Transcribed page contents
○ ○ ○ ○ ○ ○ ○

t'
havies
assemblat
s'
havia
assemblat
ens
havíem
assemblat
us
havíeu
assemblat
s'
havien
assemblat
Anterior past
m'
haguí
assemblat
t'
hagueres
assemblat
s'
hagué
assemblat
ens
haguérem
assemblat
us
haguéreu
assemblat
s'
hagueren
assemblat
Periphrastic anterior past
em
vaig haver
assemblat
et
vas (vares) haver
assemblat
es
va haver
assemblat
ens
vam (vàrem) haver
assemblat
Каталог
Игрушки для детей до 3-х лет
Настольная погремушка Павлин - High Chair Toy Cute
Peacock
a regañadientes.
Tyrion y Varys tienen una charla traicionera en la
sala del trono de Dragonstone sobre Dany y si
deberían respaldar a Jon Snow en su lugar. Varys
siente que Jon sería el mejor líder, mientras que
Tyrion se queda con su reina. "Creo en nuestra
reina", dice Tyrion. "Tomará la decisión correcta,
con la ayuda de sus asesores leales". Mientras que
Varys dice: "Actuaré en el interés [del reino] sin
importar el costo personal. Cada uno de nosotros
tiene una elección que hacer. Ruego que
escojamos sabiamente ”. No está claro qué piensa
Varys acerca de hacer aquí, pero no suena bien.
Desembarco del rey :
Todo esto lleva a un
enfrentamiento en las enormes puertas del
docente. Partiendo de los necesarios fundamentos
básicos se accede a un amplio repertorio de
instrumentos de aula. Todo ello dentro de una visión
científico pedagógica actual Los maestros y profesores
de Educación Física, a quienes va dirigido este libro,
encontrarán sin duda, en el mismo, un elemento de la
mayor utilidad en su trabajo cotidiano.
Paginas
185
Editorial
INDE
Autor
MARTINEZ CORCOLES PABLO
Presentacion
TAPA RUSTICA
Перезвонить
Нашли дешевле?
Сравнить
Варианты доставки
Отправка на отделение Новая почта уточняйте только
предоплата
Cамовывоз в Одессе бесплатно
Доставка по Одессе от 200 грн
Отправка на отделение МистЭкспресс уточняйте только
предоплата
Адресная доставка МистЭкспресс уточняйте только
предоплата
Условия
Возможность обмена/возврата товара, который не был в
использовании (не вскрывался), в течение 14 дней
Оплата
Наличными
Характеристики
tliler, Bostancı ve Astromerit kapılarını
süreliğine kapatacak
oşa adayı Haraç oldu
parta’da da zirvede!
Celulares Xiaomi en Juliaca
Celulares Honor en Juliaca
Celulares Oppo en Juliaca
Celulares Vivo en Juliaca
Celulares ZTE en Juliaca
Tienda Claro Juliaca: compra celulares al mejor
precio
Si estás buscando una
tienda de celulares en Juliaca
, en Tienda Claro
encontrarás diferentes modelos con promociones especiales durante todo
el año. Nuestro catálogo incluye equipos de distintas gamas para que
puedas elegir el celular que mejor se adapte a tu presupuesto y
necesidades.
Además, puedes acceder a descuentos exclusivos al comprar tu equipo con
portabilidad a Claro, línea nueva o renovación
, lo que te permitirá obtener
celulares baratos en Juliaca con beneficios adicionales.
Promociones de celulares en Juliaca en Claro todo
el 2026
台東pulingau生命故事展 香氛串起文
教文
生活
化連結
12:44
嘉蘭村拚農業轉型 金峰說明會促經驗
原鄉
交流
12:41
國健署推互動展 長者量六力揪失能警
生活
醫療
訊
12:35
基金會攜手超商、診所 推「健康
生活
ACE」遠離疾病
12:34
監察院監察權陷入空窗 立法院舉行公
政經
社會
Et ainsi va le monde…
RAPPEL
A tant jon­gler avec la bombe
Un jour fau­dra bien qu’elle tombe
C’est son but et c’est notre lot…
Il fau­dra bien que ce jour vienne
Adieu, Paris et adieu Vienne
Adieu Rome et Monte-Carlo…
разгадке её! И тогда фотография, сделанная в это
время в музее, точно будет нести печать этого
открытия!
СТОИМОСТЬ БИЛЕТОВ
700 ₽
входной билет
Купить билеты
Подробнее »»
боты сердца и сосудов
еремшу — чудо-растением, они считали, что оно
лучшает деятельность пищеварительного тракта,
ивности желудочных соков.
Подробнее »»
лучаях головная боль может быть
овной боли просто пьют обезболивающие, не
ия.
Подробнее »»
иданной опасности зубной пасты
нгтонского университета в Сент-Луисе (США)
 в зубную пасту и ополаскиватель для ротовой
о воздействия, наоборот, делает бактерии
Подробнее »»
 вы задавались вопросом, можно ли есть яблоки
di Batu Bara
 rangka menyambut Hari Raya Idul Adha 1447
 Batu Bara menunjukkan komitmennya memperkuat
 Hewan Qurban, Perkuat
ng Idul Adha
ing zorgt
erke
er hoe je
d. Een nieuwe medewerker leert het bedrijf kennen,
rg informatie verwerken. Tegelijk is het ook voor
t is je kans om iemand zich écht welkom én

○ ○ ○ ○ ○ ○ ○

## What needs to be done
Set down all of the records shown above once more, exactly.

## Problem solution
t'
havies
assemblat
s'
havia
assemblat
ens
havíem
assemblat
us
havíeu
assemblat
s'
havien
assemblat
Anterior past
m'
haguí
assemblat
t'
hagueres
assemblat
s'
hagué
assemblat
ens
haguérem
assemblat
us
haguéreu
assemblat
s'
hagueren
assemblat
Periphrastic anterior past
em
vaig haver
assemblat
et
vas (vares) haver
assemblat
es
va haver
assemblat
ens
vam (vàrem) haver
assemblat
Каталог
Игрушки для детей до 3-х лет
Настольная погремушка Павлин - High Chair Toy Cute
Peacock
a regañadientes.
Tyrion y Varys tienen una charla traicionera en la
sala del trono de Dragonstone sobre Dany y si
deberían respaldar a Jon Snow en su lugar. Varys
siente que Jon sería el mejor líder, mientras que
Tyrion se queda con su reina. "Creo en nuestra
reina", dice Tyrion. "Tomará la decisión correcta,
con la ayuda de sus asesores leales". Mientras que
Varys dice: "Actuaré en el interés [del reino] sin
importar el costo personal. Cada uno de nosotros
tiene una elección que hacer. Ruego que
escojamos sabiamente ”. No está claro qué piensa
Varys acerca de hacer aquí, pero no suena bien.
Desembarco del rey :
Todo esto lleva a un
enfrentamiento en las enormes puertas del
docente. Partiendo de los necesarios fundamentos
básicos se accede a un amplio repertorio de
instrumentos de aula. Todo ello dentro de una visión
científico pedagógica actual Los maestros y profesores
de Educación Física, a quienes va dirigido este libro,
encontrarán sin duda, en el mismo, un elemento de la
mayor utilidad en su trabajo cotidiano.
Paginas
185
Editorial
INDE
Autor
MARTINEZ CORCOLES PABLO
Presentacion
TAPA RUSTICA
Перезвонить
Нашли дешевле?
Сравнить
Варианты доставки
Отправка на отделение Новая почта уточняйте только
предоплата
Cамовывоз в Одессе бесплатно
Доставка по Одессе от 200 грн
Отправка на отделение МистЭкспресс уточняйте только
предоплата
Адресная доставка МистЭкспресс уточняйте только
предоплата
Условия
Возможность обмена/возврата товара, который не был в
использовании (не вскрывался), в течение 14 дней
Оплата
Наличными
Характеристики
tliler, Bostancı ve Astromerit kapılarını
süreliğine kapatacak
oşa adayı Haraç oldu
parta’da da zirvede!
Celulares Xiaomi en Juliaca
Celulares Honor en Juliaca
Celulares Oppo en Juliaca
Celulares Vivo en Juliaca
Celulares ZTE en Juliaca
Tienda Claro Juliaca: compra celulares al mejor
precio
Si estás buscando una
tienda de celulares en Juliaca
, en Tienda Claro
encontrarás diferentes modelos con promociones especiales durante todo
el año. Nuestro catálogo incluye equipos de distintas gamas para que
puedas elegir el celular que mejor se adapte a tu presupuesto y
necesidades.
Además, puedes acceder a descuentos exclusivos al comprar tu equipo con
portabilidad a Claro, línea nueva o renovación
, lo que te permitirá obtener
celulares baratos en Juliaca con beneficios adicionales.
Promociones de celulares en Juliaca en Claro todo
el 2026
台東pulingau生命故事展 香氛串起文
教文
生活
化連結
12:44
嘉蘭村拚農業轉型 金峰說明會促經驗
原鄉
交流
12:41
國健署推互動展 長者量六力揪失能警
生活
醫療
訊
12:35
基金會攜手超商、診所 推「健康
生活
ACE」遠離疾病
12:34
監察院監察權陷入空窗 立法院舉行公
政經
社會
Et ainsi va le monde…
RAPPEL
A tant jon­gler avec la bombe
Un jour fau­dra bien qu’elle tombe
C’est son but et c’est notre lot…
Il fau­dra bien que ce jour vienne
Adieu, Paris et adieu Vienne
Adieu Rome et Monte-Carlo…
разгадке её! И тогда фотография, сделанная в это
время в музее, точно будет нести печать этого
открытия!
СТОИМОСТЬ БИЛЕТОВ
700 ₽
входной билет
Купить билеты
Подробнее »»
боты сердца и сосудов
еремшу — чудо-растением, они считали, что оно
лучшает деятельность пищеварительного тракта,
ивности желудочных соков.
Подробнее »»
лучаях головная боль может быть
овной боли просто пьют обезболивающие, не
ия.
Подробнее »»
иданной опасности зубной пасты
нгтонского университета в Сент-Луисе (США)
 в зубную пасту и ополаскиватель для ротовой
о воздействия, наоборот, делает бактерии
Подробнее »»
 вы задавались вопросом, можно ли есть яблоки
di Batu Bara
 rangka menyambut Hari Raya Idul Adha 1447
 Batu Bara menunjukkan komitmennya memperkuat
 Hewan Qurban, Perkuat
ng Idul Adha
ing zorgt
erke
er hoe je
d. Een nieuwe medewerker leert het bedrijf kennen,
rg informatie verwerken. Tegelijk is het ook voor
t is je kans om iemand zich écht welkom én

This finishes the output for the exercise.